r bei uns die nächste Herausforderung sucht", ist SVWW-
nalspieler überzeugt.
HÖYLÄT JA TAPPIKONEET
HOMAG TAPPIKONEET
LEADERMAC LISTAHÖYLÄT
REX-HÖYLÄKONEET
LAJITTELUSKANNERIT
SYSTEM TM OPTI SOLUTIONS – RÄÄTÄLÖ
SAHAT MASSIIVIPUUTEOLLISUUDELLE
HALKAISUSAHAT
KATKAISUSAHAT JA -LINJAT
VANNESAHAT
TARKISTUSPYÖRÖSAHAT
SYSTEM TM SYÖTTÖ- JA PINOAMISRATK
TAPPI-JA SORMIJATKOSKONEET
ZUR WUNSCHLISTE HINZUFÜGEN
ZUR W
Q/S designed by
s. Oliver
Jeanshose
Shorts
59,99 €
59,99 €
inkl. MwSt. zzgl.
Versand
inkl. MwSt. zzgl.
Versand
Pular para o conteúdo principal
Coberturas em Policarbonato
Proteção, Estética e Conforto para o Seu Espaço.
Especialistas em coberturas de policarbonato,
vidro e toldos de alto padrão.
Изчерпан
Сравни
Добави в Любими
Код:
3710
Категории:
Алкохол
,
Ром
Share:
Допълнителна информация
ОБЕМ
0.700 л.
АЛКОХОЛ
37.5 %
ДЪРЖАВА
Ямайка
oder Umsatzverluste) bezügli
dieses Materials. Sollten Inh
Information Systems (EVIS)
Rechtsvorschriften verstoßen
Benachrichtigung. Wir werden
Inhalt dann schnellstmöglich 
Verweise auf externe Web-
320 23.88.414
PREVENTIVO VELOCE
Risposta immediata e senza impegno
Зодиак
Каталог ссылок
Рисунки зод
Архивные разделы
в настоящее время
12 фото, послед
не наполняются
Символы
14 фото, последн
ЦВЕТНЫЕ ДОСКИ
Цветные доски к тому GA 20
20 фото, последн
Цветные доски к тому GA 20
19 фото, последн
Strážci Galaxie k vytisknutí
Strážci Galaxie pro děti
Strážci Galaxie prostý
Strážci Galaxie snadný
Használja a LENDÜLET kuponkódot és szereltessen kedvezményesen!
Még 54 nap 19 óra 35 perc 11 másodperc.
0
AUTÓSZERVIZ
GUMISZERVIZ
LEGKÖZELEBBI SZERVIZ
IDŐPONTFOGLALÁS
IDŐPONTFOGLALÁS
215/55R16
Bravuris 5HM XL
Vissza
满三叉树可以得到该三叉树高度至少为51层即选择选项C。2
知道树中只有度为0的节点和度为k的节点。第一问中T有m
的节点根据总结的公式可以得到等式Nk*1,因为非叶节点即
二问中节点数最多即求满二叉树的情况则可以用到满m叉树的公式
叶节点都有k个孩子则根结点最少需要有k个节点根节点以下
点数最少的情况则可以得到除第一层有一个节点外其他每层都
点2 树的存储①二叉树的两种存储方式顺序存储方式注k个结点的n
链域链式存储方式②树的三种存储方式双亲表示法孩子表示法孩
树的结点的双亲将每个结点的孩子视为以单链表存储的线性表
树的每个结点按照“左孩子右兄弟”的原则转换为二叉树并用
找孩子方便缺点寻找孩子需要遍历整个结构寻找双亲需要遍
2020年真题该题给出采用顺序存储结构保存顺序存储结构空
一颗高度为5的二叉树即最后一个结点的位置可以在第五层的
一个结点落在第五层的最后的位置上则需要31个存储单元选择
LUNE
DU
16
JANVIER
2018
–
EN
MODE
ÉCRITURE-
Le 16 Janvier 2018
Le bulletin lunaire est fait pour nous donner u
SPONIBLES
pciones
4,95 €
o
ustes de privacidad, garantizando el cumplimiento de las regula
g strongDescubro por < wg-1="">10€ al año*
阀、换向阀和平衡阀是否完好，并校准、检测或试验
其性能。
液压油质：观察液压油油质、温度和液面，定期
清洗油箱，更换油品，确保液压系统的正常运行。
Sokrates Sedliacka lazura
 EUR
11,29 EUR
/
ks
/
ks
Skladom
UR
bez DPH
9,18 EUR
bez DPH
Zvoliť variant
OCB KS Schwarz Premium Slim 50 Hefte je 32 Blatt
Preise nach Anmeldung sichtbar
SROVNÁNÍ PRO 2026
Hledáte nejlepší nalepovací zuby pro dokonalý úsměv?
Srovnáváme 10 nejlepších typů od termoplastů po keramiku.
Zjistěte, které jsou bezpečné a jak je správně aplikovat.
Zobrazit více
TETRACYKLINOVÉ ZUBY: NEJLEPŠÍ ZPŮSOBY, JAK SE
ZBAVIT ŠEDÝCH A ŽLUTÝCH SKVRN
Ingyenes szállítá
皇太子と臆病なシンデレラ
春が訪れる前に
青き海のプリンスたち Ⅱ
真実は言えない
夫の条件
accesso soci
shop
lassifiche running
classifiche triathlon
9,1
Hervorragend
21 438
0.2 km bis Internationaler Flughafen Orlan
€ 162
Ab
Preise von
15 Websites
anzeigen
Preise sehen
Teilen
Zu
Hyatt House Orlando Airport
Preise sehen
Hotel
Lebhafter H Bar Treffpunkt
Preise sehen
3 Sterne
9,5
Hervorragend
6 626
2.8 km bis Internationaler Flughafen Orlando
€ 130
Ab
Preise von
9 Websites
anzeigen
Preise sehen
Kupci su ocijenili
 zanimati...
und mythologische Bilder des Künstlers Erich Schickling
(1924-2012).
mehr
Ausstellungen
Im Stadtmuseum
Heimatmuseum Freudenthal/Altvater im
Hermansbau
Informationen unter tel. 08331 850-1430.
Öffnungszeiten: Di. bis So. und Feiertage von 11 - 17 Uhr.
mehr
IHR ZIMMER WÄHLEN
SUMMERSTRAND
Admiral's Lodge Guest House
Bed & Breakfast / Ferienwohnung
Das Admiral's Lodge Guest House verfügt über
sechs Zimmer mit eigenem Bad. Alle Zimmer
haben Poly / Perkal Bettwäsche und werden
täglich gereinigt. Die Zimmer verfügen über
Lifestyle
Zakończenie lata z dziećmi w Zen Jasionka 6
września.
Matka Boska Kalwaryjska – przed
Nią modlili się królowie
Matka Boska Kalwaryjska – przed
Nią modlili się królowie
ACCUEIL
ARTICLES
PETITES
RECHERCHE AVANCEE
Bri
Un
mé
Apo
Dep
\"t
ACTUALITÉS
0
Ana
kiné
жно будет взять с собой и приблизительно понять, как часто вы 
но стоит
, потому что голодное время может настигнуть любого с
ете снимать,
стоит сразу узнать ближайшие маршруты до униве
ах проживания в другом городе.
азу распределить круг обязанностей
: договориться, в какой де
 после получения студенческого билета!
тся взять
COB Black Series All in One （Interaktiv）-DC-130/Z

YOUR OBJECTIVE: Restate the material word for word, leaving nothing out.

SOLUTION FOR THIS EXERCISE:
r bei uns die nächste Herausforderung sucht", ist SVWW-
nalspieler überzeugt.
HÖYLÄT JA TAPPIKONEET
HOMAG TAPPIKONEET
LEADERMAC LISTAHÖYLÄT
REX-HÖYLÄKONEET
LAJITTELUSKANNERIT
SYSTEM TM OPTI SOLUTIONS – RÄÄTÄLÖ
SAHAT MASSIIVIPUUTEOLLISUUDELLE
HALKAISUSAHAT
KATKAISUSAHAT JA -LINJAT
VANNESAHAT
TARKISTUSPYÖRÖSAHAT
SYSTEM TM SYÖTTÖ- JA PINOAMISRATK
TAPPI-JA SORMIJATKOSKONEET
ZUR WUNSCHLISTE HINZUFÜGEN
ZUR W
Q/S designed by
s. Oliver
Jeanshose
Shorts
59,99 €
59,99 €
inkl. MwSt. zzgl.
Versand
inkl. MwSt. zzgl.
Versand
Pular para o conteúdo principal
Coberturas em Policarbonato
Proteção, Estética e Conforto para o Seu Espaço.
Especialistas em coberturas de policarbonato,
vidro e toldos de alto padrão.
Изчерпан
Сравни
Добави в Любими
Код:
3710
Категории:
Алкохол
,
Ром
Share:
Допълнителна информация
ОБЕМ
0.700 л.
АЛКОХОЛ
37.5 %
ДЪРЖАВА
Ямайка
oder Umsatzverluste) bezügli
dieses Materials. Sollten Inh
Information Systems (EVIS)
Rechtsvorschriften verstoßen
Benachrichtigung. Wir werden
Inhalt dann schnellstmöglich 
Verweise auf externe Web-
320 23.88.414
PREVENTIVO VELOCE
Risposta immediata e senza impegno
Зодиак
Каталог ссылок
Рисунки зод
Архивные разделы
в настоящее время
12 фото, послед
не наполняются
Символы
14 фото, последн
ЦВЕТНЫЕ ДОСКИ
Цветные доски к тому GA 20
20 фото, последн
Цветные доски к тому GA 20
19 фото, последн
Strážci Galaxie k vytisknutí
Strážci Galaxie pro děti
Strážci Galaxie prostý
Strážci Galaxie snadný
Használja a LENDÜLET kuponkódot és szereltessen kedvezményesen!
Még 54 nap 19 óra 35 perc 11 másodperc.
0
AUTÓSZERVIZ
GUMISZERVIZ
LEGKÖZELEBBI SZERVIZ
IDŐPONTFOGLALÁS
IDŐPONTFOGLALÁS
215/55R16
Bravuris 5HM XL
Vissza
满三叉树可以得到该三叉树高度至少为51层即选择选项C。2
知道树中只有度为0的节点和度为k的节点。第一问中T有m
的节点根据总结的公式可以得到等式Nk*1,因为非叶节点即
二问中节点数最多即求满二叉树的情况则可以用到满m叉树的公式
叶节点都有k个孩子则根结点最少需要有k个节点根节点以下
点数最少的情况则可以得到除第一层有一个节点外其他每层都
点2 树的存储①二叉树的两种存储方式顺序存储方式注k个结点的n
链域链式存储方式②树的三种存储方式双亲表示法孩子表示法孩
树的结点的双亲将每个结点的孩子视为以单链表存储的线性表
树的每个结点按照“左孩子右兄弟”的原则转换为二叉树并用
找孩子方便缺点寻找孩子需要遍历整个结构寻找双亲需要遍
2020年真题该题给出采用顺序存储结构保存顺序存储结构空
一颗高度为5的二叉树即最后一个结点的位置可以在第五层的
一个结点落在第五层的最后的位置上则需要31个存储单元选择
LUNE
DU
16
JANVIER
2018
–
EN
MODE
ÉCRITURE-
Le 16 Janvier 2018
Le bulletin lunaire est fait pour nous donner u
SPONIBLES
pciones
4,95 €
o
ustes de privacidad, garantizando el cumplimiento de las regula
g strongDescubro por < wg-1="">10€ al año*
阀、换向阀和平衡阀是否完好，并校准、检测或试验
其性能。
液压油质：观察液压油油质、温度和液面，定期
清洗油箱，更换油品，确保液压系统的正常运行。
Sokrates Sedliacka lazura
 EUR
11,29 EUR
/
ks
/
ks
Skladom
UR
bez DPH
9,18 EUR
bez DPH
Zvoliť variant
OCB KS Schwarz Premium Slim 50 Hefte je 32 Blatt
Preise nach Anmeldung sichtbar
SROVNÁNÍ PRO 2026
Hledáte nejlepší nalepovací zuby pro dokonalý úsměv?
Srovnáváme 10 nejlepších typů od termoplastů po keramiku.
Zjistěte, které jsou bezpečné a jak je správně aplikovat.
Zobrazit více
TETRACYKLINOVÉ ZUBY: NEJLEPŠÍ ZPŮSOBY, JAK SE
ZBAVIT ŠEDÝCH A ŽLUTÝCH SKVRN
Ingyenes szállítá
皇太子と臆病なシンデレラ
春が訪れる前に
青き海のプリンスたち Ⅱ
真実は言えない
夫の条件
accesso soci
shop
lassifiche running
classifiche triathlon
9,1
Hervorragend
21 438
0.2 km bis Internationaler Flughafen Orlan
€ 162
Ab
Preise von
15 Websites
anzeigen
Preise sehen
Teilen
Zu
Hyatt House Orlando Airport
Preise sehen
Hotel
Lebhafter H Bar Treffpunkt
Preise sehen
3 Sterne
9,5
Hervorragend
6 626
2.8 km bis Internationaler Flughafen Orlando
€ 130
Ab
Preise von
9 Websites
anzeigen
Preise sehen
Kupci su ocijenili
 zanimati...
und mythologische Bilder des Künstlers Erich Schickling
(1924-2012).
mehr
Ausstellungen
Im Stadtmuseum
Heimatmuseum Freudenthal/Altvater im
Hermansbau
Informationen unter tel. 08331 850-1430.
Öffnungszeiten: Di. bis So. und Feiertage von 11 - 17 Uhr.
mehr
IHR ZIMMER WÄHLEN
SUMMERSTRAND
Admiral's Lodge Guest House
Bed & Breakfast / Ferienwohnung
Das Admiral's Lodge Guest House verfügt über
sechs Zimmer mit eigenem Bad. Alle Zimmer
haben Poly / Perkal Bettwäsche und werden
täglich gereinigt. Die Zimmer verfügen über
Lifestyle
Zakończenie lata z dziećmi w Zen Jasionka 6
września.
Matka Boska Kalwaryjska – przed
Nią modlili się królowie
Matka Boska Kalwaryjska – przed
Nią modlili się królowie
ACCUEIL
ARTICLES
PETITES
RECHERCHE AVANCEE
Bri
Un
mé
Apo
Dep
\"t
ACTUALITÉS
0
Ana
kiné
жно будет взять с собой и приблизительно понять, как часто вы 
но стоит
, потому что голодное время может настигнуть любого с
ете снимать,
стоит сразу узнать ближайшие маршруты до униве
ах проживания в другом городе.
азу распределить круг обязанностей
: договориться, в какой де
 после получения студенческого билета!
тся взять
COB Black Series All in One （Interaktiv）-DC-130/Z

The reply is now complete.